The reference to the hockey stick graph prompted me to search for it. I chose the link with the best image. That brought me to a page on the site Global Warming and the Climate. It indeed shows the hockey stick graph, gives a bit of background, and works through the criticism of that graph.

A big problem is: How to accurately estimate temperature in a time before thermometers were invented? One way to do that is through tree rings. The thickness of rings varies from year to year and using either really old trees or matching up inner rings from 20th century trees to outer rings in 18th century trees and working farther back one can get a pattern that spans 2000 years. The thickness of rings does show temperature … but it also shows drought and, important for the 20th century, level of CO2. So much for that idea.

After reading about what Global Warming and the Climate has to say about the hockey stick graph I went to the site's main page. Through various charts and discussion it lays out an alternate explanation. Temperatures don't correlate to CO2 and industrialization, but to sun activity. And for various reasons – which I'll let them explain – the sun activity is at a maximum and is about to drop. The global temperature of the earth is about to plummet – at a time when the hysterical (their word) world is preparing for rapid temperature rise.
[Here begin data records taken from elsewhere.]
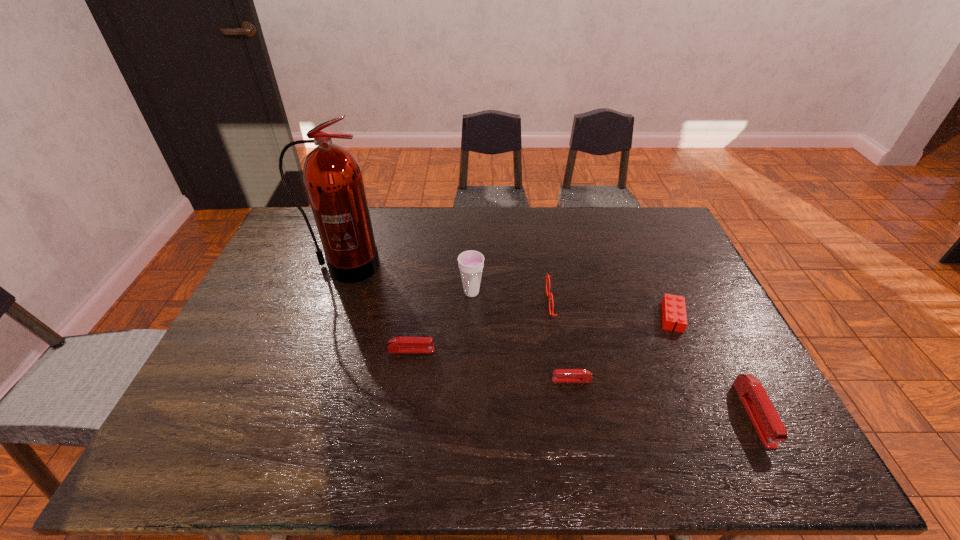 Locate an element on the screen. This screenshot has width=960, height=540. vacant space located on the front-facing side of the spectacles is located at coordinates (492, 303).

Find the location of a particular element. The image size is (960, 540). object that is at the near edge is located at coordinates (769, 426).

Image resolution: width=960 pixels, height=540 pixels. I want to click on object that is positioned at the left edge, so pos(333,179).

Identify the location of stapler present at the right edge. (769, 426).

This screenshot has height=540, width=960. I want to click on Lego present at the right edge, so click(673, 307).

The height and width of the screenshot is (540, 960). Identify the location of object at the near right corner. (769, 426).

This screenshot has height=540, width=960. I want to click on vacant space at the far edge of the desktop, so click(527, 242).

Locate an element on the screen. vacant space at the near edge of the desktop is located at coordinates (257, 410).

Locate an element on the screen. This screenshot has width=960, height=540. vacant space at the left edge is located at coordinates (250, 377).

You are a GUI agent. You are given a task and a screenshot of the screen. Output one action in this format:
    pyautogui.click(x=<x>, y=<y>)
    Task: Click on the vacant space at the right edge of the desktop
    The height and width of the screenshot is (540, 960).
    Given the screenshot: What is the action you would take?
    pyautogui.click(x=743, y=360)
Don't sigh in relief just yet. A colder era could be just as stormy and disastrous to crops as a hotter one, especially in India and Brazil.

Why haven't we heard about this pending drop into a mini ice age? This site blames it on mass media controlled by the Global Warming Industry, scientists and people like Al Gore who have staked their careers on global warming.

I'm well aware of media controlled by such things as the Diet Industry. Everyone, including doctors, insist that to be healthy one must be thin. That's in spite of the lack of evidence, an idea I've been exploring over the last year.

One one side of the diet debate is the strong and powerful Diet and Food industry. On the other side are some pretty weak voices. But that's not true of the climate debate. On one side is this supposed Global Warming Industry. On the other is the Oil Industry. Both appear to be heavyweights, though I would have thought the Oil Industry to be the champion, able to get the GOP to do its bidding, even though the Global Warming Industry supposedly controls the media.

Who to believe? Though I'm well versed in science both sides can make claims and counter claims backed up by charts, diagrams, and language that leave me confused. Or they both use shrill language I now view with suspicion. In short, I can't tell.

On to the next question. What should we as a world be doing? Does dropping temperatures mean I could buy a gas guzzler SUV (not that I want one) without guilt? We can ignore all those global warming pledges from the recent Paris conference? We should stop production of wind turbines and invest heavily in the Alberta tar sands? I should turn up the thermostat of my house to a balmy 74F?

Well, no. While much of the policy, at least in America, has been driven by the thought of global warming, the use of petroleum products also comes with a great deal of pollution – as Beijing is learning. Even if we don't overheat our world we can still poison it.